A prensa móvel permitiu a produção e distribuição de livros e panfletos e de tratados científicos com custos muito menores que antes. Isto, por sua vez, incentivou a alfabetização. Mas o processo da alfabetização mesmo, principalmente na forma da educação pública, se implantou como um sistema de controle. O acesso ao conhecimento se abriu, mas se abriu em uma forma restrita, manipuladora e concentrada. Em frente aos portões do conhecimento havia porteiros. Sejam escola ou universidade, grupos religiosos ou partidos políticos, a estrutura oligopolista do poder demandava controle do acesso ao conhecimento. Não é surpresa, por exemplo, que a adesão a um partido é quase como se juntar a um grupo religioso em termos de crença. O caminho para subir nas fileiras de um partido político não é muito diferente de fazer uma carreira em uma ordem religiosa e ambos os caminhos não são muito diferentes de uma carreira intelectual.

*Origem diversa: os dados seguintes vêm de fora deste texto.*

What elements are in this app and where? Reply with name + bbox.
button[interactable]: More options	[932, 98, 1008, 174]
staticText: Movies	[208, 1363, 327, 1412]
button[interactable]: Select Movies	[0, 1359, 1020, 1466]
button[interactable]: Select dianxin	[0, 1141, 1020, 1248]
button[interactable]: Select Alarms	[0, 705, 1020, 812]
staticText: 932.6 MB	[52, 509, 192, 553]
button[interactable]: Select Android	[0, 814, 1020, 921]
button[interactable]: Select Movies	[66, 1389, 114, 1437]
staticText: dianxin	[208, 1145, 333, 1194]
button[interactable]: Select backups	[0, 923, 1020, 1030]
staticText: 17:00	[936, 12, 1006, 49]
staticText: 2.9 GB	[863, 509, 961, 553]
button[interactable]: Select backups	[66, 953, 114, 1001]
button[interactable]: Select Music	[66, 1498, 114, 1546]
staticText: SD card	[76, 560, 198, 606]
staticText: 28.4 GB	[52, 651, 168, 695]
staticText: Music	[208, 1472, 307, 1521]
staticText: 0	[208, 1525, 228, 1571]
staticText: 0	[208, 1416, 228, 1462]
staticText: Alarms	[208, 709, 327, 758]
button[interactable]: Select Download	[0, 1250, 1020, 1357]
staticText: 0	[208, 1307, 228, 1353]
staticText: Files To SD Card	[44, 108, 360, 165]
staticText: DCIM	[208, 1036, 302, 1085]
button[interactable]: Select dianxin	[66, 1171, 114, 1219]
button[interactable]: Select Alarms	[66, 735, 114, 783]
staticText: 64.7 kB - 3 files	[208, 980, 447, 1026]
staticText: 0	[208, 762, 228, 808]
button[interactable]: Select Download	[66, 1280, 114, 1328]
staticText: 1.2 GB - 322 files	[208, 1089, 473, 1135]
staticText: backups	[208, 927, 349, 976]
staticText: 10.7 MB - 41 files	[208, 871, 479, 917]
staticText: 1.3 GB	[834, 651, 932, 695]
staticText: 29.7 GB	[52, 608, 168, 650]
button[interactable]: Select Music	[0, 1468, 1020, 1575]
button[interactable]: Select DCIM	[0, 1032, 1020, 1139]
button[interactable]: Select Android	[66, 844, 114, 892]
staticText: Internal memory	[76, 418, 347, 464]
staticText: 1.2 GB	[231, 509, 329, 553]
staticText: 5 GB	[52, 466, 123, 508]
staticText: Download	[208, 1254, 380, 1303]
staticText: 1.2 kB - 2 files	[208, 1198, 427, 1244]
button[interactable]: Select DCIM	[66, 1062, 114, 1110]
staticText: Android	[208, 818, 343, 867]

Fim dos porteiros das mídias
Antes da revolução informacional atual, a predominância de estruturas oligopolistas era ubíqua como mostra, por exemplo, o oligopólio das estações de televisão antes da chegada da TV a cabo. Hoje em dia, com a marcha triunfal da internet, esta transformação do oligopólio é ainda mais inegável. As novas mídias dissolvem as velhas estruturas. Um resultado desta transformação revolucionária é que o constrangimento informacional é cada vez mais difícil de realizar. O acesso e a distribuição de informação confrontam cada vez menos barreiras.
No passado, era extremamente custoso instalar uma nova estação de TV, por exemplo, ou lançar uma nova revista semanal ou um diário. Hoje em dia, a internet permite tudo isso a custos quase negligentes. As velhas fronteiras se dissolvem. Consequentemente, não existe mais uma limitação da variedade de assuntos a tratar porque a internet oferece um espaço de armazenamento de informações quase ilimitado. Antes da revolução informacional e da revolução da internet em particular, os provedores da informação — sejam canais de notícias, jornais acadêmicos, ou os vendedores de livros, eram forçados a concentrar sua oferta no meio da curva de distribuição onde se encontrava a maioria dos clientes. Por causa da tecnologia limitada, a oferta era limitada. Hoje em dia, com espaço quase ilimitado, a oferta se estende ao longo da cauda da distribuição.
Com a revolução da internet caiu para perto de zero a barreira de entrada para divulgar e acessar informações. Isso significa um aumento imenso não apenas da quantidade de informações mas, ainda mais importante, da diversificação das informações. Este fenômeno não existe somente para a música, mas também na mesma importância para textos acadêmicos. Massa e diversidade são os sinais da rede mundial de computadores. No passado houve sempre um trade-off entre a distribuição e a diversidade. Para se tornar um tabloide de grande circulação o conteúdo tinha de ser restrito aos temas mais populares. Agora, os locais mais populares de mídia na internet são caracterizados pela extrema diversidade, como é manifesto no site YouTube, por exemplo. Uma das características mais importantes deste gênero de mídia é que funcionam praticamente sem porteiro, sem guarda de controle. No passado era na porteira de acesso onde o poder estava concentrado: os guardas do “correto” eram os redatores dos jornais e das estações de radio e televisão; os editores das revistas científicas e os ministérios de educação com todas as outras “autoridades” que pretendiam cuidar da “verdade verdadeira” — o que era, na verdade, frequentemente nada mais que esconder a verdade profunda por interesses de poder e por razão de preconceitos.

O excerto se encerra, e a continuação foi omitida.